Would you copy each line of the data below that has "Teens"?
Input data Start Marker
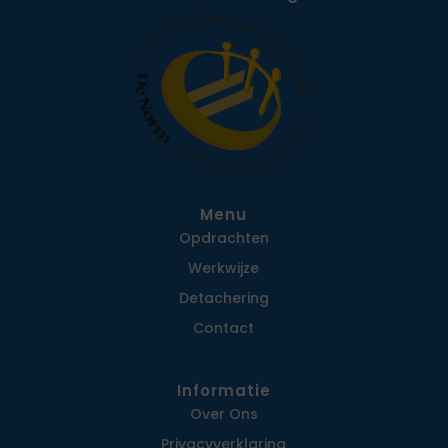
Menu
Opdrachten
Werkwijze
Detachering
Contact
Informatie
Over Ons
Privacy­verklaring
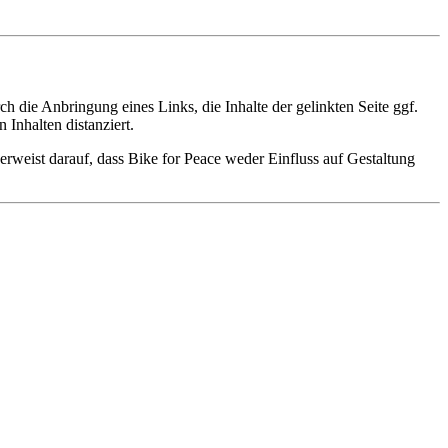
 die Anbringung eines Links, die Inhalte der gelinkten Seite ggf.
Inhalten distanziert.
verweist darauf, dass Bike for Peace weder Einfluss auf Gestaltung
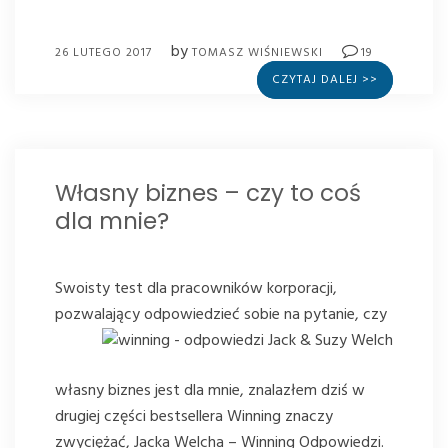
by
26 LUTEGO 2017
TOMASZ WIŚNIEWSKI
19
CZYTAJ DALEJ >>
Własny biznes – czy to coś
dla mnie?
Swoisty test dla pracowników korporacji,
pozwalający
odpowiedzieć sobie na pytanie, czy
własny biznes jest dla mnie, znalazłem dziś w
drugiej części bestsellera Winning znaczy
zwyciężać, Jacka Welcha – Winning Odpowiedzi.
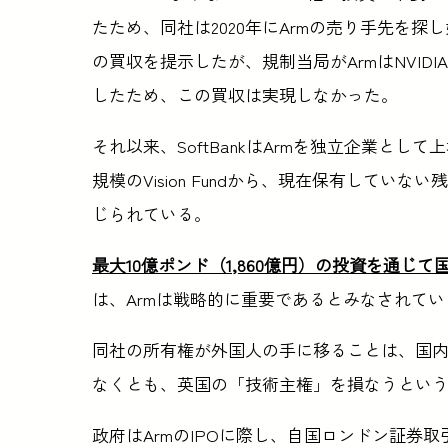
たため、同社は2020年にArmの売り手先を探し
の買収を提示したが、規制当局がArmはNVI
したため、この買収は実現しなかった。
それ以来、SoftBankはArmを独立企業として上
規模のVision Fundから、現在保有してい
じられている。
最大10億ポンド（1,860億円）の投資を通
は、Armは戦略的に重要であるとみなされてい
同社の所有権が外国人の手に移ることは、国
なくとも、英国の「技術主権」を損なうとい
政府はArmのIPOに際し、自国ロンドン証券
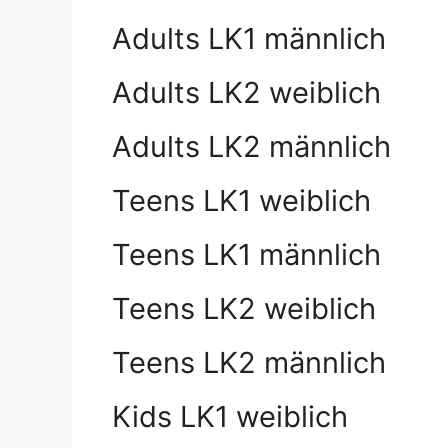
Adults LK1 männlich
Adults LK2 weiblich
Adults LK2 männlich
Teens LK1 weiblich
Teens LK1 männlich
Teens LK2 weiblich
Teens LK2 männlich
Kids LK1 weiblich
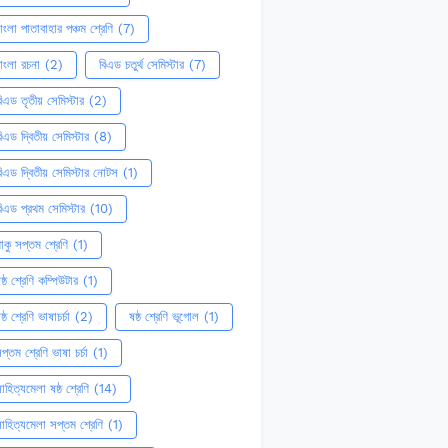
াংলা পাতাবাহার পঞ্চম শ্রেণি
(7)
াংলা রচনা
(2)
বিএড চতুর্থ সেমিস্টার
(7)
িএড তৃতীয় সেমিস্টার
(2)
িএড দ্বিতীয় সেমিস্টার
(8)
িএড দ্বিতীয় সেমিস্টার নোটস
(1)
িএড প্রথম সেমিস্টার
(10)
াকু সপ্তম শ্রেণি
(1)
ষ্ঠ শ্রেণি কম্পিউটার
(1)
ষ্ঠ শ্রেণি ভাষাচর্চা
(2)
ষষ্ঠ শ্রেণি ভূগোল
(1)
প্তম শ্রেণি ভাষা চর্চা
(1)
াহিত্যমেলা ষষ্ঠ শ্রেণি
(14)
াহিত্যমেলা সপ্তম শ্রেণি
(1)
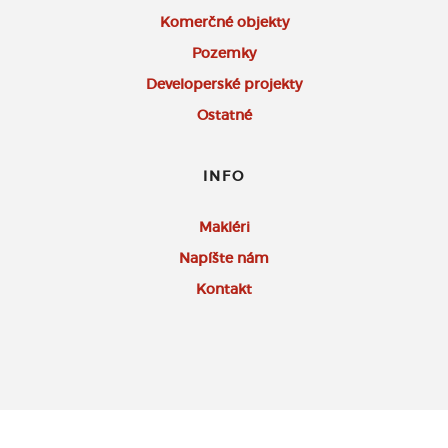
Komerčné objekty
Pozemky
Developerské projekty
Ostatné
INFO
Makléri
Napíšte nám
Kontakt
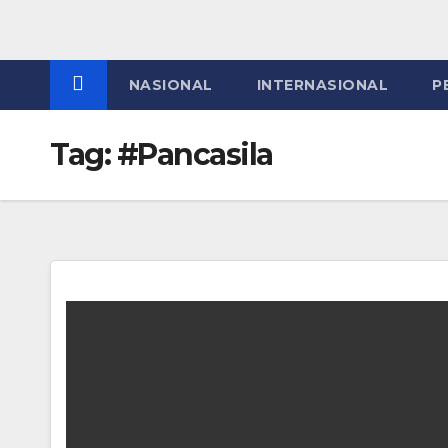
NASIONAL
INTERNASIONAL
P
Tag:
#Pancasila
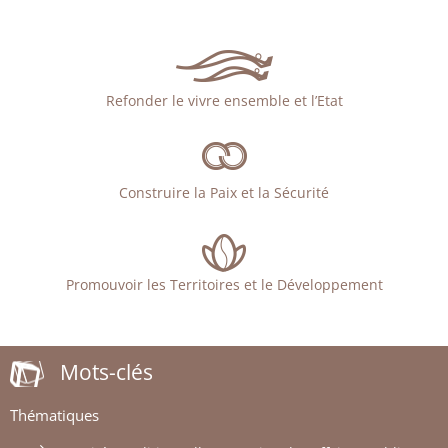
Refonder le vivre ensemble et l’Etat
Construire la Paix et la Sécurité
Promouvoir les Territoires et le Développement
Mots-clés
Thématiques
Input data End Marker
▶ [Response area]
Teens LK1 weiblich
Teens LK1 männlich
Teens LK2 weiblich
Teens LK2 männlich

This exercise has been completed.